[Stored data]
########################################
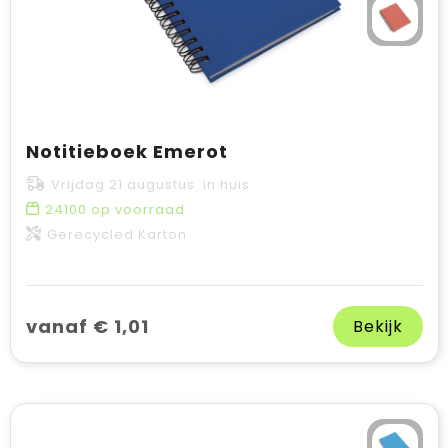
Notitieboek Emerot
Vrijdag 21 augustus in huis
24100
op voorraad
Gerecycled Karton
vanaf € 1,01
Bekijk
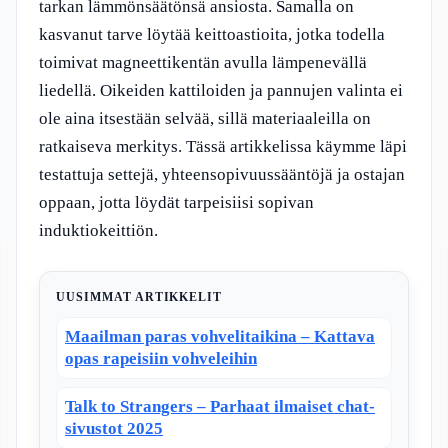
tarkan lämmönsäätönsä ansiosta. Samalla on
kasvanut tarve löytää keittoastioita, jotka todella
toimivat magneettikentän avulla lämpenevällä
liedellä. Oikeiden kattiloiden ja pannujen valinta ei
ole aina itsestään selvää, sillä materiaaleilla on
ratkaiseva merkitys. Tässä artikkelissa käymme läpi
testattuja settejä, yhteensopivuussääntöjä ja ostajan
oppaan, jotta löydät tarpeisiisi sopivan
induktiokeittiön.
UUSIMMAT ARTIKKELIT
Maailman paras vohvelitaikina – Kattava
opas rapeisiin vohveleihin
Talk to Strangers – Parhaat ilmaiset chat-
sivustot 2025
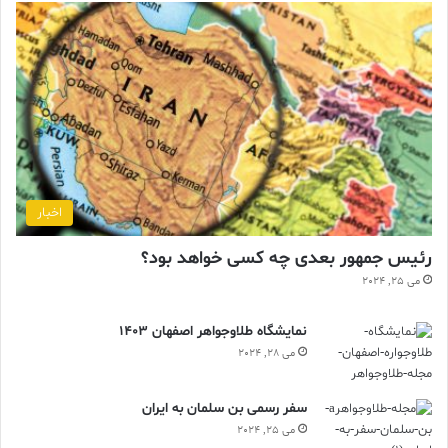
اخبار
رئیس جمهور بعدی چه کسی خواهد بود؟
می 25, 2024
نمایشگاه طلاوجواهر اصفهان 1403
می 28, 2024
سفر رسمی بن سلمان به ایران
می 25, 2024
########################################
PROBLEM DETAILS: Nothing but the lines from the one holding "ratkaiseva merkitys. Tässä" through the final line of the records above belongs in the answer, each retyped exactly; omit the pictures.

REPLY:
ratkaiseva merkitys. Tässä artikkelissa käymme läpi
testattuja settejä, yhteensopivuussääntöjä ja ostajan
oppaan, jotta löydät tarpeisiisi sopivan
induktiokeittiön.
UUSIMMAT ARTIKKELIT
Maailman paras vohvelitaikina – Kattava
opas rapeisiin vohveleihin
Talk to Strangers – Parhaat ilmaiset chat-
sivustot 2025
اخبار
رئیس جمهور بعدی چه کسی خواهد بود؟
می 25, 2024
نمایشگاه طلاوجواهر اصفهان 1403
می 28, 2024
سفر رسمی بن سلمان به ایران
می 25, 2024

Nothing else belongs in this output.